The Encryption Battle Heats Up

It’s not surprising that there’s so much confusion in the minds of the general public when it comes to encryption. There are so many conflicting narratives around, each of which is wrapped up in varying degrees of political spin.

Take for example, Michael Chertoff who basically helped to create the Patriot Act in the US which paved the way for mass surveillance in the aftermath of the 911 attacks. After moving on from a career which included a four-year stint as Secretary of Homeland Security.

However, it seems that Chertoff has changed his mind. He now believes that everyone should have the right to strong encryption without the backdoors that are currently being sought by many government agencies around the world.

“I’m sympathetic to law enforcement, but nevertheless I’ve come to the conclusion that requiring network managers or ISPs to retain a key that would allow them to decrypt data moving back and forth on a particular device is not something the government should require,” he said. “If you require companies to manage a network to retain a key to decrypt, I guarantee you another provider will allow someone else in the world to have that key. What happens is, honest people will have a key to encrypted data that’s held by a third party. As we’ve seen in the past, that can lead to problems.” 

That’s quite some turnaround.

And quite different to the position of the Director of the NSA, Mike Rogers and recent statements in the UK from David Cameron. After all, even President Obama has stated in a recent interview, “I’m a strong believer in strong encryption” (seemingly contradicting an earlier statement that encryption should be unlocked by the authorities in certain circumstances).

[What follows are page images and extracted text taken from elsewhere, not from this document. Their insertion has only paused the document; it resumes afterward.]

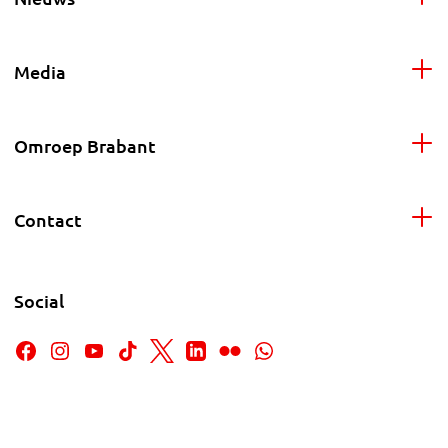
Media
Omroep Brabant
Contact
Social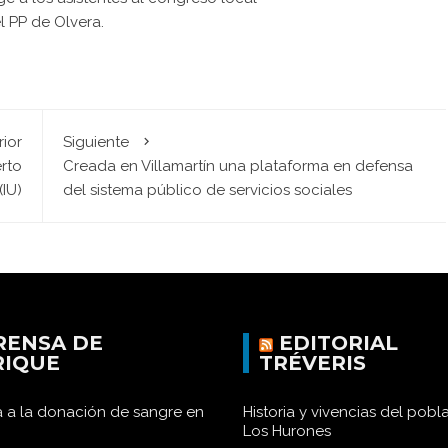
l PP de Olvera.
rior
Siguiente
erto
Creada en Villamartín una plataforma en defensa
(IU)
del sistema público de servicios sociales
RENSA DE
EDITORIAL
RIQUE
TRÉVERIS
 a la donación de sangre en
Historia y vivencias del pob
Los Hurones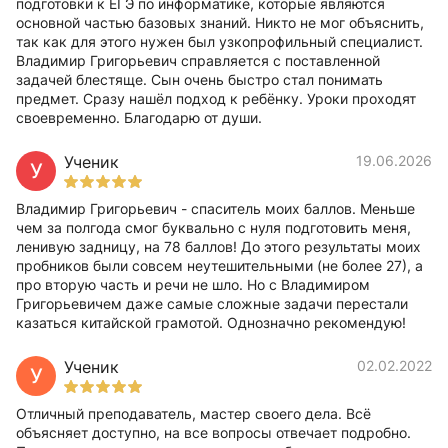
подготовки к ЕГЭ по информатике, которые являются
основной частью базовых знаний. Никто не мог объяснить,
так как для этого нужен был узкопрофильный специалист.
Владимир Григорьевич справляется с поставленной
задачей блестяще. Сын очень быстро стал понимать
предмет. Сразу нашёл подход к ребёнку. Уроки проходят
своевременно. Благодарю от души.
Ученик
19.06.2026
У
Владимир Григорьевич - спаситель моих баллов. Меньше
чем за полгода смог буквально с нуля подготовить меня,
ленивую задницу, на 78 баллов! До этого результаты моих
пробников были совсем неутешительными (не более 27), а
про вторую часть и речи не шло. Но с Владимиром
Григорьевичем даже самые сложные задачи перестали
казаться китайской грамотой. Однозначно рекомендую!
Ученик
02.02.2022
У
Отличный преподаватель, мастер своего дела. Всё
объясняет доступно, на все вопросы отвечает подробно.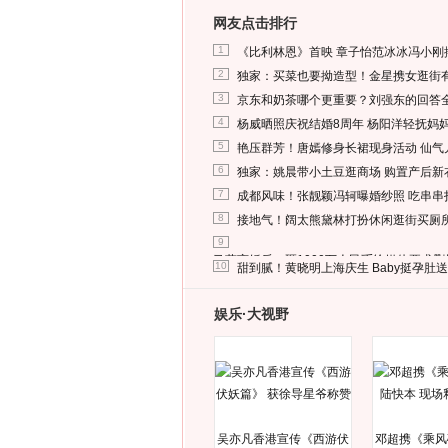
网友点击排行
1
《比利林恩》首映 章子怡范冰冰冯小刚
2
独家：买菜也要拗造型！金星携女逛街
3
京东和奶茶哪个更重要？刘强东的回答
4
杨威晒照庆祝结婚8周年 杨阳洋轻抚妈
5
艳压群芳！唐嫣修身长裙现身活动 仙气
6
独家：姚晨带小土豆逛商场 购置产后新
7
成都风味！张靓颖冯轲曝婚纱照 吃串串
8
接地气！阔太熊黛林打扮休闲逛街买厕
9
马蓉离婚后，砸1000万人民币给媒体要求
10
甜到腻！黄晓明上海庆生 Baby挺孕肚
娱乐·大视野
吴亦凡香港宣传《西游伏
邓超携《乘风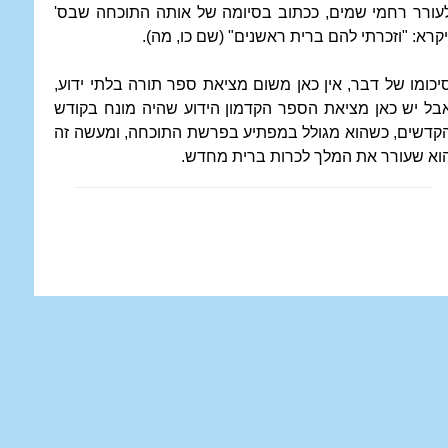
עורר רחמי שמים, ככתוב בסיומה של אותה התוכחה שבס'
יקרא: "וזכרתי להם ברית ראשנים" (שם כו, מה).
יכומו של דבר, אין כאן משום מציאת ספר תורה בלתי ידוע,
בל יש כאן מציאת הספר הקדמון הידוע שהיה מונח בקודש
קדשים, כשהוא מגולל במפתיע בפרשת התוכחה, ומעשה זה
וא שעורר את המלך לכרות ברית מחדש.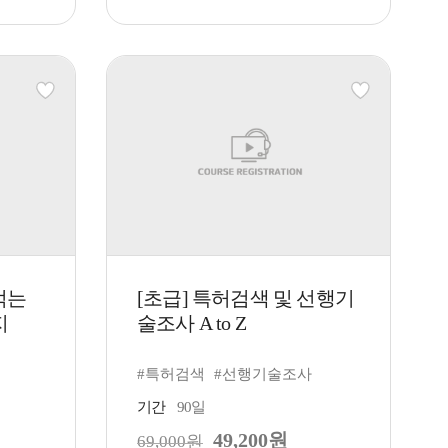
먹는
[초급] 특허검색 및 선행기
지
술조사 A to Z
#특허검색
#선행기술조사
기간
90일
49,200원
69,000원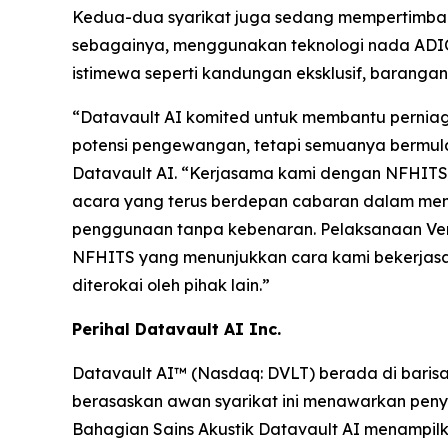
Kedua-dua syarikat juga sedang mempertimbang
sebagainya, menggunakan teknologi nada ADIO
istimewa seperti kandungan eksklusif, barangan
“Datavault AI komited untuk membantu pernia
potensi pengewangan, tetapi semuanya bermula
Datavault AI. “Kerjasama kami dengan NFHITS m
acara yang terus berdepan cabaran dalam memb
penggunaan tanpa kebenaran. Pelaksanaan Ver
NFHITS yang menunjukkan cara kami bekerjasam
diterokai oleh pihak lain.”
Perihal Datavault AI Inc.
Datavault AI™ (Nasdaq: DVLT) berada di baris
berasaskan awan syarikat ini menawarkan peny
Bahagian Sains Akustik Datavault AI menampilk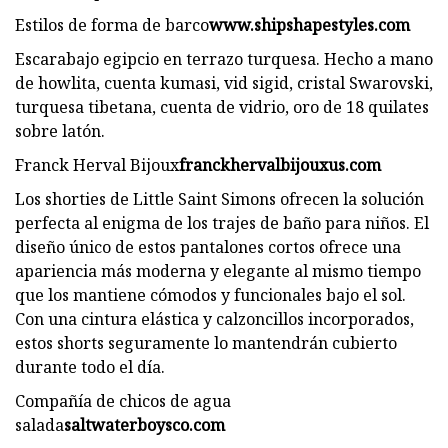
Estilos de forma de barco
www.shipshapestyles.com
Escarabajo egipcio en terrazo turquesa. Hecho a mano
de howlita, cuenta kumasi, vid sigid, cristal Swarovski,
turquesa tibetana, cuenta de vidrio, oro de 18 quilates
sobre latón.
Franck Herval Bijoux
franckhervalbijouxus.com
Los shorties de Little Saint Simons ofrecen la solución
perfecta al enigma de los trajes de baño para niños. El
diseño único de estos pantalones cortos ofrece una
apariencia más moderna y elegante al mismo tiempo
que los mantiene cómodos y funcionales bajo el sol.
Con una cintura elástica y calzoncillos incorporados,
estos shorts seguramente lo mantendrán cubierto
durante todo el día.
Compañía de chicos de agua
salada
saltwaterboysco.com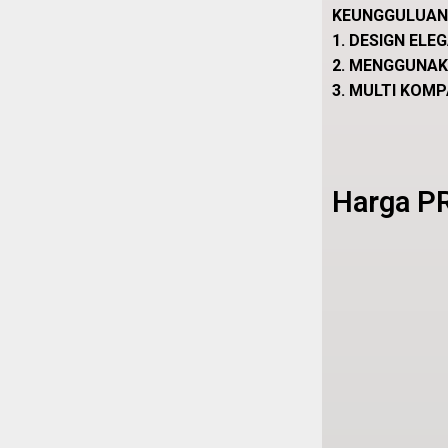
KEUNGGULUAN 
1. DESIGN ELE
2. MENGGUNAK
3. MULTI KOM
Harga P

Changes are coming: mobile phone companies are encrypting by default, there’s pressure to move all websites from http to https under the Let’s Encrypt movement and public awareness is rising. And yet there’s still a big issue here. There’s a very strong argument to say that the level of technological knowledge in order to adequately protect yourself in today’s society is one which is disproportionately damaging to those from poorer socio-economic backgrounds.

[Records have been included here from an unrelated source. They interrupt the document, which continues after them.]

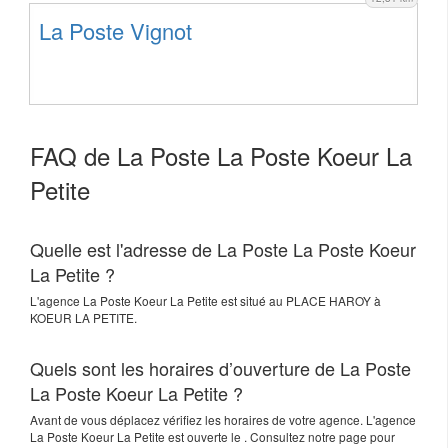
La Poste Vignot
FAQ de La Poste La Poste Koeur La
Petite
Quelle est l'adresse de La Poste La Poste Koeur
La Petite ?
L'agence
La Poste Koeur La Petite
est situé au
PLACE HAROY
à
KOEUR LA PETITE
.
Quels sont les horaires d’ouverture de La Poste
La Poste Koeur La Petite ?
Avant de vous déplacez vérifiez les horaires de votre agence. L'agence
La Poste Koeur La Petite est ouverte le . Consultez notre page pour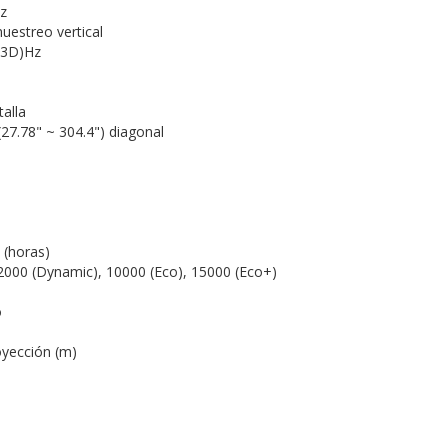
z
uestreo vertical
 3D)Hz
talla
27.78" ~ 304.4") diagonal
 (horas)
12000 (Dynamic), 10000 (Eco), 15000 (Eco+)
o
oyección (m)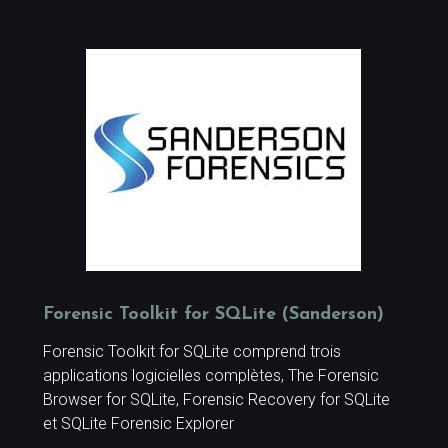
Forensic Toolkit for SQLite (Sanderson)
Forensic Toolkit for SQLite comprend trois
applications logicielles complètes, The Forensic
Browser for SQLite, Forensic Recovery for SQLite
et SQLite Forensic Explorer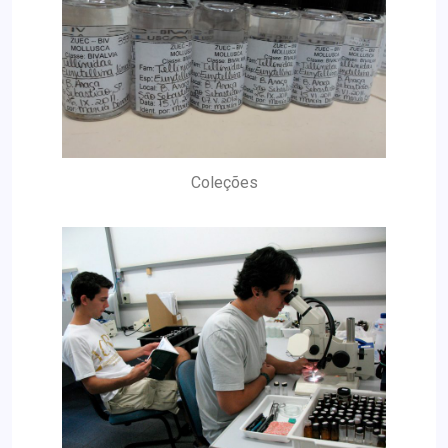
Coleções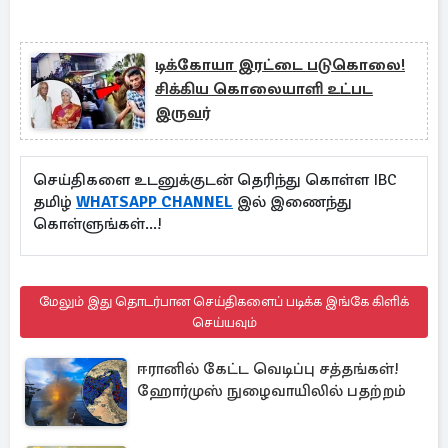
டிக்கோயா இரட்டை படுகொலை!
சிக்கிய கொலையாளி உட்பட
இருவர்
செய்திகளை உடனுக்குடன் தெரிந்து கொள்ள IBC
தமிழ்
WHATSAPP CHANNEL
இல் இணைந்து
கொள்ளுங்கள்...!
மேலும் இது தொடர்பான செய்திகளைப் படிக்க இங்கே கிளிக்
செய்யவும்
ஈரானில் கேட்ட வெடிப்பு சத்தங்கள்!
ஹோர்முஸ் நுழைவாயிலில் பதற்றம்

No doubt individuals and groups will continue to come forwards to protect those who inevitably are forced to rely on others to provide user-friendly solutions in this area. But working out how much protection those volunteers require in order to carry out their jobs – and who can be relied upon to provide them with this necessary support – is where we truly start to learn what sort of society we live in.

Hacking The Car Wash

As the Internet of Things develops, we’re going to see more and more security issues present themselves whilst more items move online. We’ve heard recently about an (unnamed) German steel mill being hacked. Next up, renowned security researcher Billy Rios (known for hacking X-ray systems and airport baggage scanning systems) has now flagged up the potential vulnerabilities presented by car washes.

The car wash isn’t necessarily something that jumps to the top of the list when considering the varied security threats that are out there in the big bad world. After all, it’s a large, stationery piece of heavy equipment that only ever gets installed in certain controlled locations (namely petrol stations). But after showing that he could guess a default password on the machine’s web interface to take over control of the system controlling the car wash from afar, Rios points out:-

“[If] a hacker shuts off a heater, it’s not so bad. But if there are moving parts, they’re totally going to hurt [someone] and do damage…I think there should be some distinction between those sort of devices. Turning on and off the lights is cool, but if you create something that causes something to move, you can’t allow them [the manufacturers] to voluntarily opt into security.”

“…These machines are very dangerous, and typically, when you have these machines installed someplace, they are only able to be operated by qualified technicians. They could hurt someone. So when you start putting these things online, it changes the threat model dramatically”.

Sounds just like a scene at the start of a sci-fi film, doesn’t it?